2016年10月からは、人民元は国際通貨基金(IMF)の特別引出権(SDR)を構成する通貨バスケットに組み入れられ、米ドル、ユーロ、日本円、英ポンドに次ぐ5種類目のバスケット通貨になった。ECBによれば、「人民元をECBの外貨準備に組み入れることから、ユーロ圏に対する中国の重要性がますます高まっていることがわかる」という。
欧州政策研究機構(CEPS)のマティアス・バス研究員は、「中国政府は世界2位のエコノミーとして、ここ数年は通貨・金融システムでの改革プロセスが絶えず進化し、中国経済もますます深くグローバル経済にとけ込んでいる。こうしたこともECBが中国経済や人民元国際化の具体的な現れとして評価している点だ」と話す。
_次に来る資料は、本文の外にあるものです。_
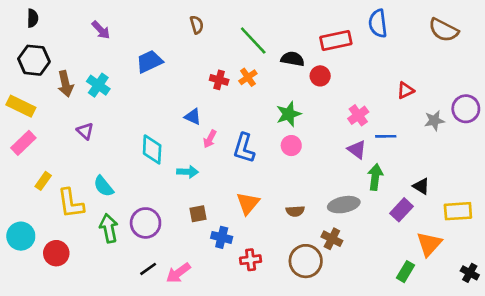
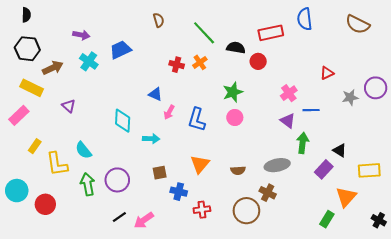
purple arrow: (101, 30) -> (81, 35), moved, turned -35
brown arrow: (65, 84) -> (53, 68), turned -102
cyan cross: (98, 85) -> (89, 61), moved
yellow rectangle: (21, 106) -> (32, 88), moved

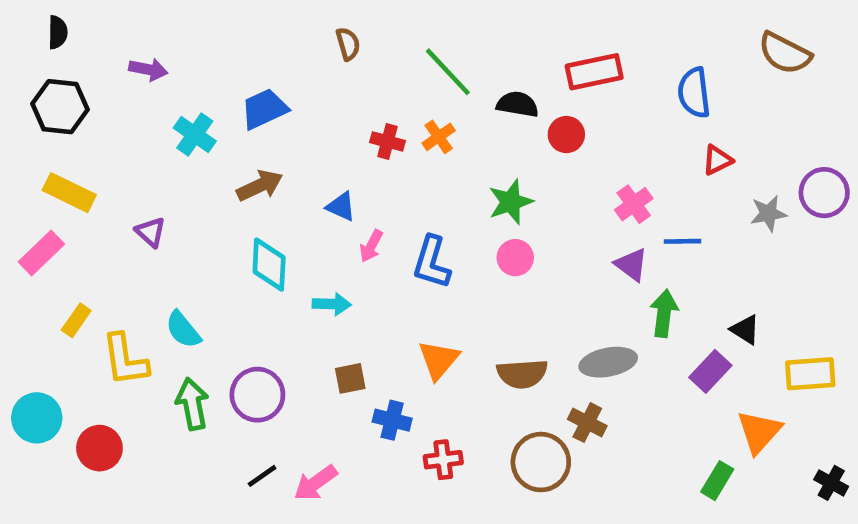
blue semicircle: (305, 19) -> (694, 93), moved
purple arrow: (81, 35) -> (148, 69), moved
brown arrow: (53, 68) -> (260, 186), moved
brown semicircle: (238, 170) -> (522, 374), size x1.5

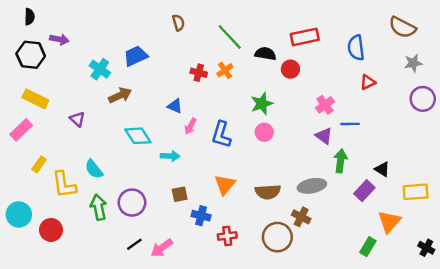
purple arrow: (148, 69) -> (59, 39), moved
brown arrow: (260, 186) -> (120, 95), moved
gray star: (768, 213) -> (413, 63), moved
cyan diamond: (269, 265) -> (138, 136), turned -36

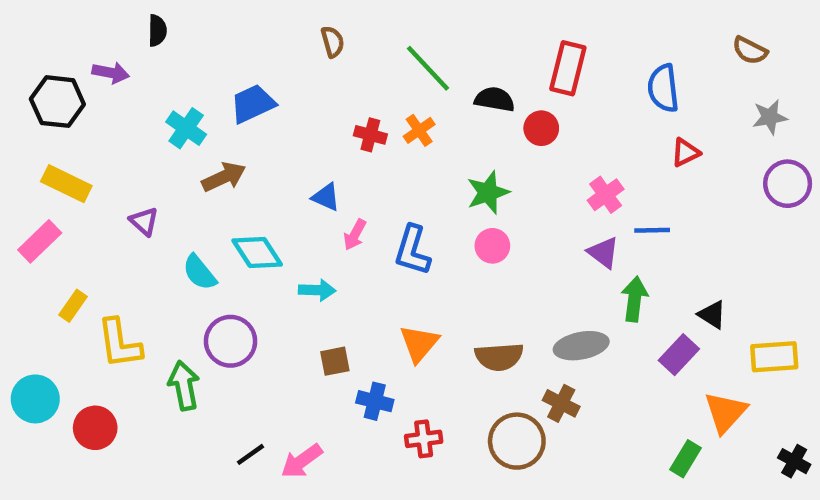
black semicircle: (30, 17) -> (157, 31), moved
brown semicircle: (402, 27) -> (750, 51), size x0.7
red rectangle: (305, 37) -> (568, 68), turned -64
cyan semicircle: (94, 169) -> (199, 272), moved
purple circle: (132, 203) -> (231, 341), moved

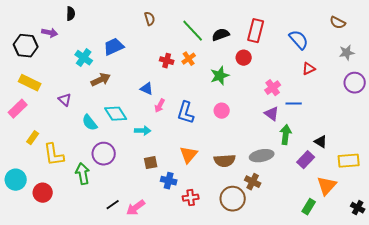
blue semicircle: (663, 88) -> (299, 40), turned 145
black semicircle: (495, 99) -> (221, 35), moved, turned -30
green star: (488, 193) -> (220, 76), moved

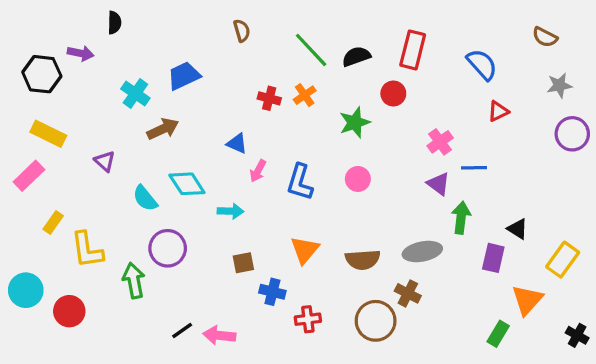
purple rectangle: (306, 160) -> (493, 258), turned -30
yellow rectangle: (349, 161) -> (563, 260), turned -50
pink arrow: (136, 208) -> (219, 335), turned 42

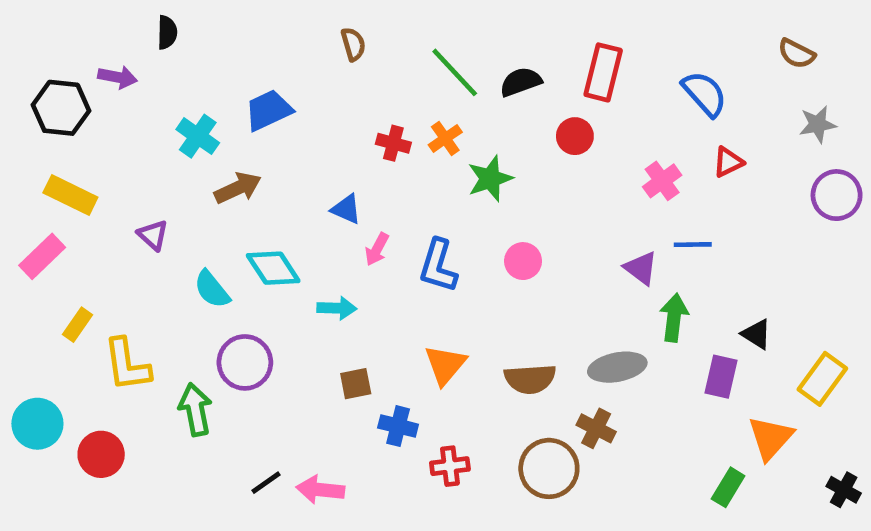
green star: (355, 123) -> (490, 179), moved
pink cross: (440, 142) -> (662, 181), moved

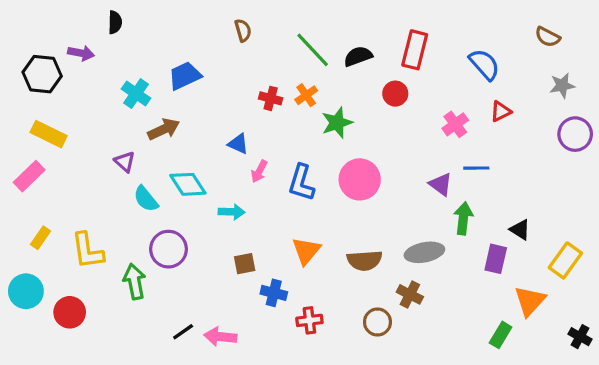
purple triangle: (153, 235) -> (125, 162), moved
pink circle: (523, 261) -> (360, 179), size x1.6
yellow rectangle: (77, 325) -> (40, 238), moved
brown circle: (549, 468) -> (377, 322), size x0.7

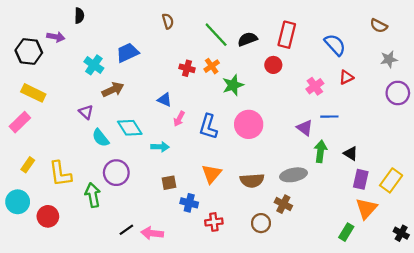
black triangle: (520, 230) -> (351, 154), moved
purple rectangle: (496, 259) -> (361, 179), moved

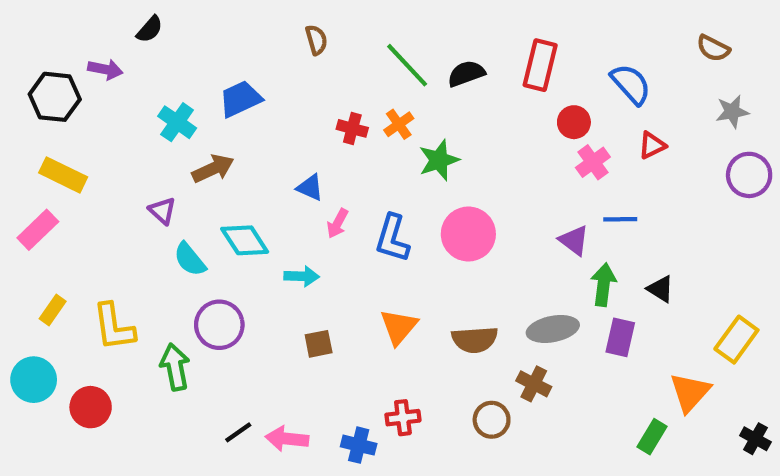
black semicircle: (79, 16) -> (150, 29), turned 40
red circle: (273, 65) -> (574, 122), moved
purple rectangle: (361, 179) -> (620, 337), moved
blue cross: (189, 203) -> (359, 445), moved

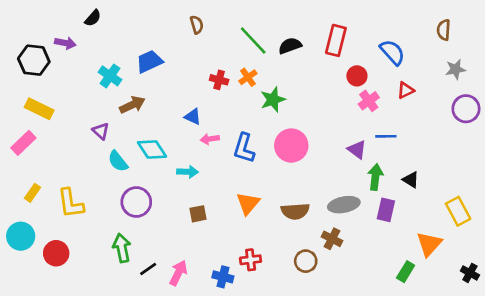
brown semicircle: (713, 48) -> (444, 30), turned 66
pink arrow: (338, 223) -> (210, 139), turned 54
yellow rectangle: (736, 340) -> (458, 211), turned -64
green arrow: (175, 367) -> (122, 248), moved
pink arrow: (287, 439) -> (178, 273), turned 110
同研究員は、「世界で最も主要な中央銀行として、ECBの動きは一定のモデル効果をもたらす。将来はより多くの金融機関が人民元を自己の資産配分の選択肢に選ぶようになると確信する。世界の人民元ニーズは徐々に増加していく」との見方を示す。
分析によると、中国は今や欧州連合(EU)にとって2番目の貿易パートナーであり、ECBが人民元を外貨準備に組み入れることを決定したのは現状を総合的に分析した結果だ。ここ数年、中国・欧州間の投資は全体として持続的増加傾向を示し、中国は初めてEUの純直接投資国になった。
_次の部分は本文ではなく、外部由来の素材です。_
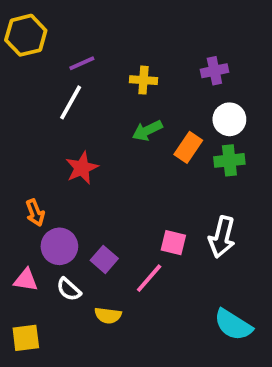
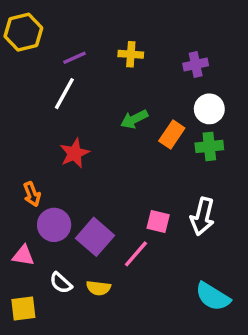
yellow cross: (143, 80) -> (131, 54), moved
purple square: (104, 259) -> (95, 237), size x1.5
white semicircle: (69, 289) -> (61, 283), moved

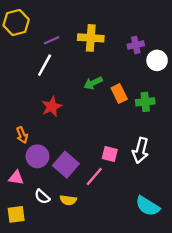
yellow cross: (131, 54) -> (91, 38), size x1.5
white circle: (209, 109) -> (157, 60), moved
orange rectangle: (172, 134) -> (119, 94), turned -60

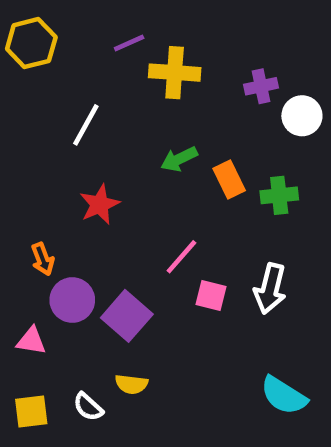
purple line: (52, 40) -> (129, 43), moved
pink line: (94, 176) -> (181, 257), moved
white semicircle: (42, 197) -> (88, 407), moved

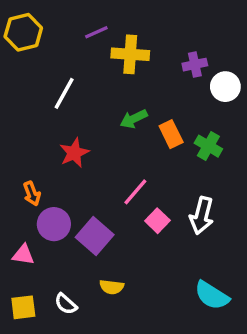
green cross: (279, 195) -> (208, 146), turned 36
pink square: (211, 295) -> (157, 221), turned 30
yellow semicircle: (131, 384) -> (112, 287), moved

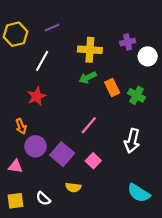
yellow hexagon: (23, 32) -> (15, 34), moved
purple line: (96, 32) -> (52, 28), moved
yellow cross: (130, 54) -> (90, 50), moved
red star: (74, 153) -> (37, 96), moved
pink square: (157, 221) -> (93, 161), moved

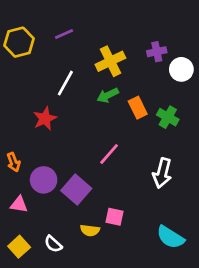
yellow cross: (90, 50) -> (110, 61), turned -30
white line: (42, 61) -> (65, 83), moved
orange arrow: (21, 126) -> (14, 162), moved
pink square: (93, 161) -> (115, 217), moved, turned -32
yellow square: (15, 201) -> (19, 247), turned -35

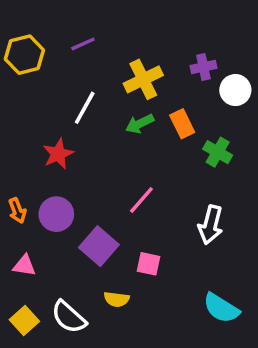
orange rectangle: (138, 108) -> (182, 124), moved
purple circle: (44, 180) -> (56, 214), moved
pink square: (115, 217) -> (149, 264), moved
white semicircle: (53, 244) -> (69, 317), size x1.5

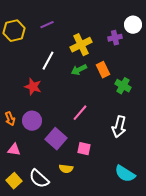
white circle: (235, 90) -> (133, 25), moved
red star: (58, 154) -> (33, 87), turned -30

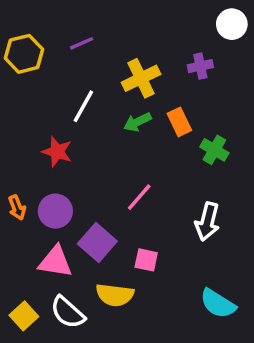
white circle: (133, 25) -> (232, 24), moved
pink triangle: (14, 150) -> (55, 262), moved, size x1.5
yellow semicircle: (66, 169) -> (115, 295), size x1.5

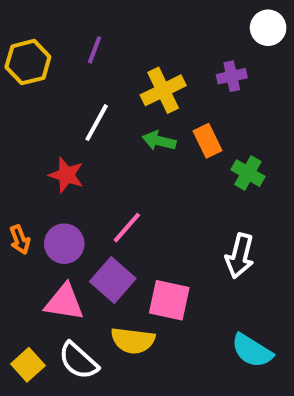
purple line: (82, 43) -> (95, 50), turned -45
green arrow: (137, 122) -> (159, 141), turned 40
pink line: (139, 197) -> (127, 228), moved
pink square: (146, 260) -> (169, 300), size x1.5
ベルギーにあるシンクタンクのブリュッセル欧州世界経済研究所のシニア研究員は、「ECBが人民元を外貨準備通貨に組み入れる主な原因は、ここ数年、世界の発達したエコノミーが危機の泥沼に深く落ち込む一方、中国経済の発展ぶりが非常に目を引いていることにある。EUは、特にユーロ圏各国は、中国との経済貿易往来を強化したい考えだ」と指摘する。